> [What is expected] Every entry is to be returned unchanged, and no picture is to be included.

=-=-=-=-=

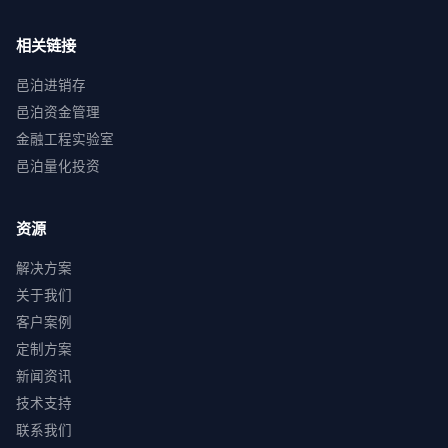
相关链接
邑泊进销存
邑泊资金管理
金融工程实验室
邑泊量化投资
资源
解决方案
关于我们
客户案例
定制方案
新闻资讯
技术支持
联系我们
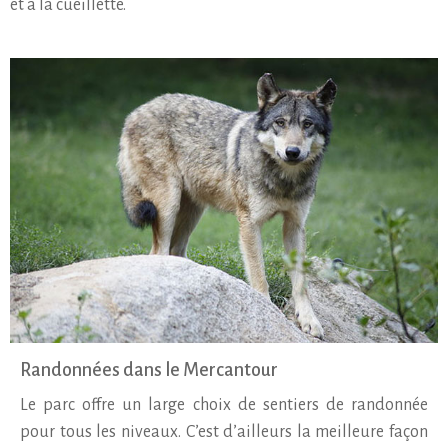
et à la cueillette.
Randonnées dans le Mercantour
Le parc offre un large choix de sentiers de randonnée
pour tous les niveaux. C’est d’ailleurs la meilleure façon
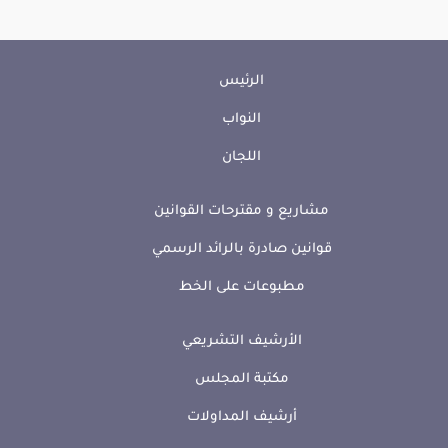
الرئيس
النواب
اللجان
مشاريع و مقترحات القوانين
قوانين صادرة بالرائد الرسمي
مطبوعات على الخط
الأرشيف التشريعي
مكتبة المجلس
أرشيف المداولات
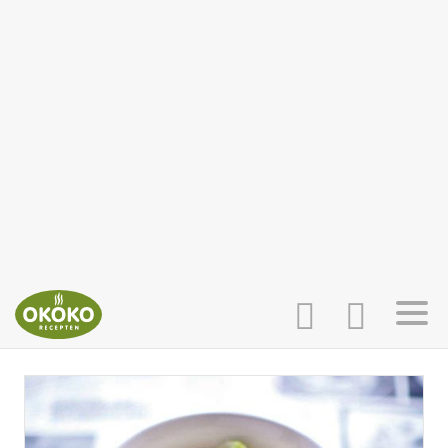
INLOGGEN
HOME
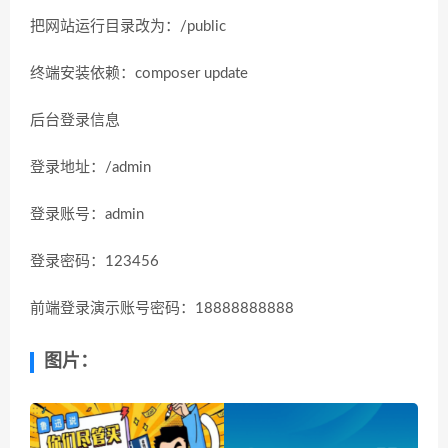
把网站运行目录改为：/public
终端安装依赖：composer update
后台登录信息
登录地址：/admin
登录账号：admin
登录密码：123456
前端登录演示账号密码：18888888888
图片：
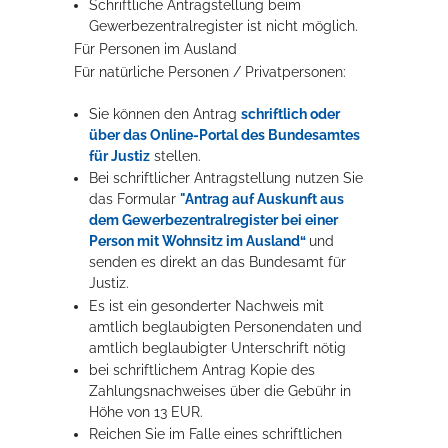
Schriftliche Antragstellung beim
Gewerbezentralregister ist nicht möglich.
Für Personen im Ausland
Für natürliche Personen / Privatpersonen:
Sie können den Antrag
schriftlich oder
über das Online-Portal des Bundesamtes
für Justiz
stellen.
Bei schriftlicher Antragstellung nutzen Sie
das Formular
"
Antrag auf Auskunft aus
dem Gewerbezentralregister bei einer
Person mit Wohnsitz im Ausland“
und
senden es direkt an das Bundesamt für
Justiz.
Es ist ein gesonderter Nachweis mit
amtlich beglaubigten Personendaten und
amtlich beglaubigter Unterschrift nötig
bei schriftlichem Antrag Kopie des
Zahlungsnachweises über die Gebühr in
Höhe von 13 EUR.
Reichen Sie im Falle eines schriftlichen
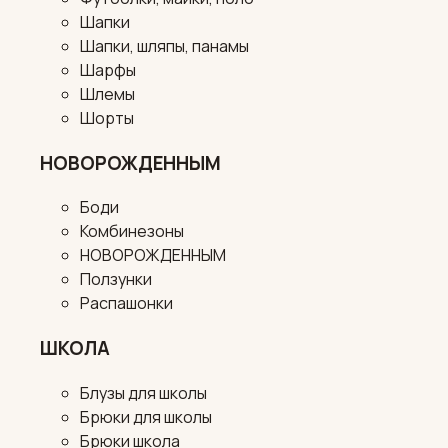
Шапки
Шапки, шляпы, панамы
Шарфы
Шлемы
Шорты
НОВОРОЖДЕННЫМ
Боди
Комбинезоны
НОВОРОЖДЕННЫМ
Ползунки
Распашонки
ШКОЛА
Блузы для школы
Брюки для школы
Брюки школа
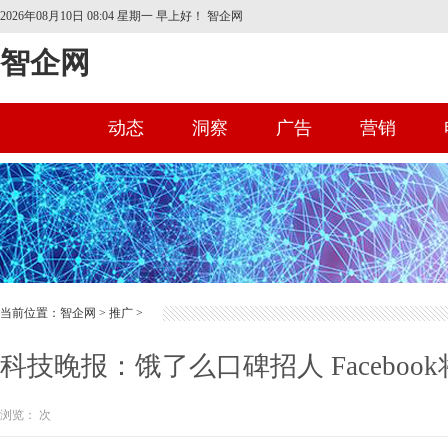
2026年08月10日 08:04 星期一
早上好！ 智企网
智企网
动态
洞察
广告
营销
首页
当前位置：
智企网
>
推广
>
科技晚报：饿了么口碑招人 Faceboo
浏览：
次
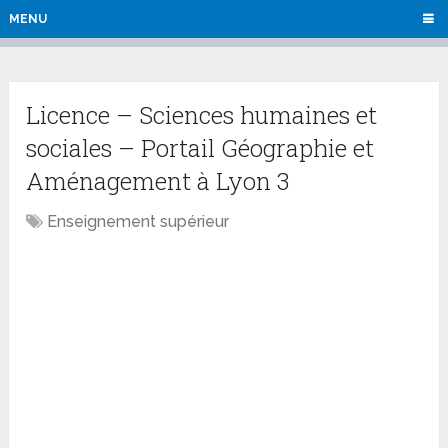
MENU
Licence – Sciences humaines et
sociales – Portail Géographie et
Aménagement à Lyon 3
Enseignement supérieur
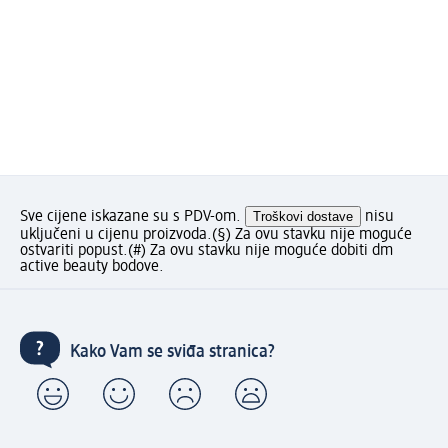
Sve cijene iskazane su s PDV-om.
Troškovi dostave
nisu
uključeni u cijenu proizvoda.
(§) Za ovu stavku nije moguće
ostvariti popust.
(#) Za ovu stavku nije moguće dobiti dm
active beauty bodove.
Kako Vam se sviđa stranica?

=-=-=-=-=

> [Result for this task]
相关链接
邑泊进销存
邑泊资金管理
金融工程实验室
邑泊量化投资
资源
解决方案
关于我们
客户案例
定制方案
新闻资讯
技术支持
联系我们
et à la cueillette.
Randonnées dans le Mercantour
Le parc offre un large choix de sentiers de randonnée
pour tous les niveaux. C’est d’ailleurs la meilleure façon
الرئيس
النواب
اللجان
مشاريع و مقترحات القوانين
قوانين صادرة بالرائد الرسمي
مطبوعات على الخط
الأرشيف التشريعي
مكتبة المجلس
أرشيف المداولات
INLOGGEN
HOME
把网站运行目录改为：/public
终端安装依赖：composer update
后台登录信息
登录地址：/admin
登录账号：admin
登录密码：123456
前端登录演示账号密码：18888888888
图片：
Schriftliche Antragstellung beim
Gewerbezentralregister ist nicht möglich.
Für Personen im Ausland
Für natürliche Personen / Privatpersonen:
Sie können den Antrag
schriftlich oder
über das Online-Portal des Bundesamtes
für Justiz
stellen.
Bei schriftlicher Antragstellung nutzen Sie
das Formular
"
Antrag auf Auskunft aus
dem Gewerbezentralregister bei einer
Person mit Wohnsitz im Ausland“
und
senden es direkt an das Bundesamt für
Justiz.
Es ist ein gesonderter Nachweis mit
amtlich beglaubigten Personendaten und
amtlich beglaubigter Unterschrift nötig
bei schriftlichem Antrag Kopie des
Zahlungsnachweises über die Gebühr in
Höhe von 13 EUR.
Reichen Sie im Falle eines schriftlichen
Шапки
Шапки, шляпы, панамы
Шарфы
Шлемы
Шорты
НОВОРОЖДЕННЫМ
Боди
Комбинезоны
НОВОРОЖДЕННЫМ
Ползунки
Распашонки
ШКОЛА
Блузы для школы
Брюки для школы
Брюки школа
2026年08月10日 08:04 星期一
早上好！ 智企网
智企网
动态
洞察
广告
营销
首页
当前位置：
智企网
>
推广
>
科技晚报：饿了么口碑招人 Faceboo
浏览：
次
MENU
Licence – Sciences humaines et
sociales – Portail Géographie et
Aménagement à Lyon 3
Enseignement supérieur
Sve cijene iskazane su s PDV-om.
Troškovi dostave
nisu
uključeni u cijenu proizvoda.
(§) Za ovu stavku nije moguće
ostvariti popust.
(#) Za ovu stavku nije moguće dobiti dm
active beauty bodove.
Kako Vam se sviđa stranica?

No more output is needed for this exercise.